Spadam ogladac mecze bo niedlugo sie zaczynaja.pozdro rozsadni ludzie i mniej rozsadni tez ;)
pauleta19
Bo już nie mam sił na Giroud... Praktycznie co mecz to samo - padaka!
@Damian20
"z reszta czy to wazne ze z tych 4 kontuzjowanych nazych zawodnikow tylko Ramsey byl w mega formie Walcott tez nic nadzwyczajnego nie prezentowal Wilshere wsumie przseplatal mecze dobry zly a Ozil hmm zagral 3 mecze na poziomie"
Prowokacja czy głupota?
Damian20
Z Walcottem to niezłą głupotę walnąłeś...
turysta,
Super zawodnik, ale pierwszy raz o nim usłyszałem właśnie teraz.
Nie no nie mam pojęcia co to za gracz, ale statystyki kręci dobre, no i to młody brazol, więc pewnie talent posiada :) Nie wiem jakie kwoty chodzą, ale uważam, że jak wydacie na niego do 13 mln to możecie świetnego deal'a zrobić. Bo to może być takie znalezienie dobrego gracza, za niską kwotę, którego wartość wzrośnie tak ze sezon czy dwa.
jak dla mnie kontrolowaliśmy prawie cały mecz.
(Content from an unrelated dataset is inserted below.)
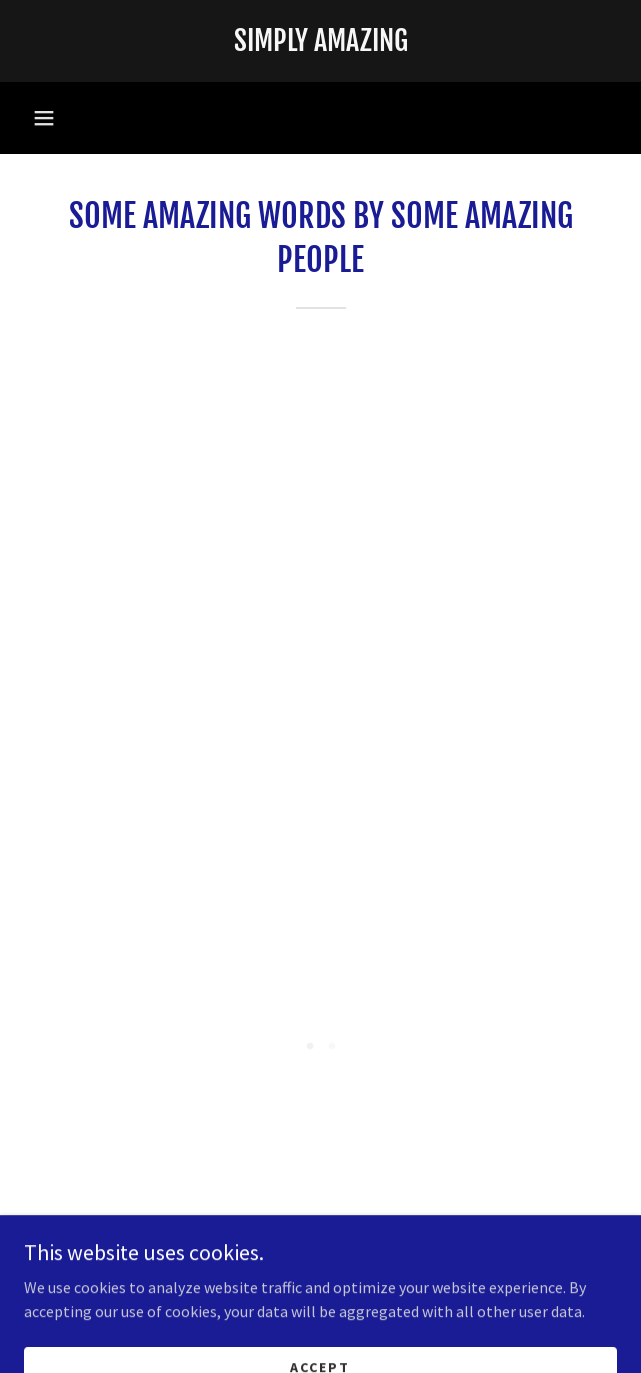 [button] (44, 118)
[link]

Tylko na początku II połowy Spurs przycisnęło i pod koniec meczu. Inne akcje zostały rozbijane na 20 metrze. KFC bez pomysłu na grę tylko wrzucali piłkę w pole karne.
Kanyeast
Chcialbym widziec jak cisnoles pewnie po Chelsea jak grali taki football a powiem wiecej to nie jest pierwszy taki mecz Arsenalu :) dy gramy 6 obroncami:) Mow co chcesz ja wyrazam swoja opinie tak jak i ty swoja po meczu z Chelsea okaze sie kto mial racje bo mysle ze po tym meczu juz bedzie wiadomo :)
@Turysta, nawet niezły grajek, ale nie wiadomo jak się sprawdzi na najwyższym poziomie, czyli w PL. Jak się zakwalifikujecie do LM to będziecie w lepszych przebierać.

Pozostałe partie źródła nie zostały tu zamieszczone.